On my bookcases I have a rotation of new and old books that I face out, depending on the designer. Some John Minton or Edward Bawden dust jackets, or pamphlets. But the book I normally put out, for the absolute beauty of the illustration is Roof Over Britain. It is illustrated by Abram Games and for the beauty of it, it is normally to be found for under five pounds. I have contemplated getting another to frame on the wall.
The topic is of the Anti-aircraft defences during the Second World War. It is an odd thing how patriotic the art of WW2 makes one feel. The lines of the soldiers face are almost like a German statue, it is all very modern.

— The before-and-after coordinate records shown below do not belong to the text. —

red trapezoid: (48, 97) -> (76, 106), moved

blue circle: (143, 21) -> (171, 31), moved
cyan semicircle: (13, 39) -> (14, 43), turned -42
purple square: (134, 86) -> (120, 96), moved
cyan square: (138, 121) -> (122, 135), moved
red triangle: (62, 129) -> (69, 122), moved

The Front Cover of ‘Roof Over Britain’, 1943.
Born in 1914 to Latvian and Russo-Polish parents in Whitechapel, East London, Abram Games joined the Army in 1939 and was quickly designated the role of draughtsman. By 1942 he had been promoted to captain and was the only Official War Poster Artist for the rest of the Second World War.
Abram Games in his studio, 1941
After the war his freelance career went from strength to strength with commissions for the Festival of Britain, the United Nations, Shell, Guinness and the BBC. After a career spanning over 60 years, Games died in 1996 leaving a legacy of daring, distinctive and elegant images.
Justly famous for his innovative and bold poster commissions, Games claimed that the perfect design employed ‘maximum meaning, minimum means’. As a design student they are words I loved, communication first as part of design.
The Back Cover
Abram Games – Salute the Soldier – National Army Museum, 1944
The model for the booklet looks to have been one Games used many times judging by the similarity of the ‘Salute the Soldier’ poster.
In 2014 Games’s image was used on a stamp for the Remarkable Lives series for Royal Mail.
Abram Games, 1st Class Stamp, Remarkable Lives Set, 2014.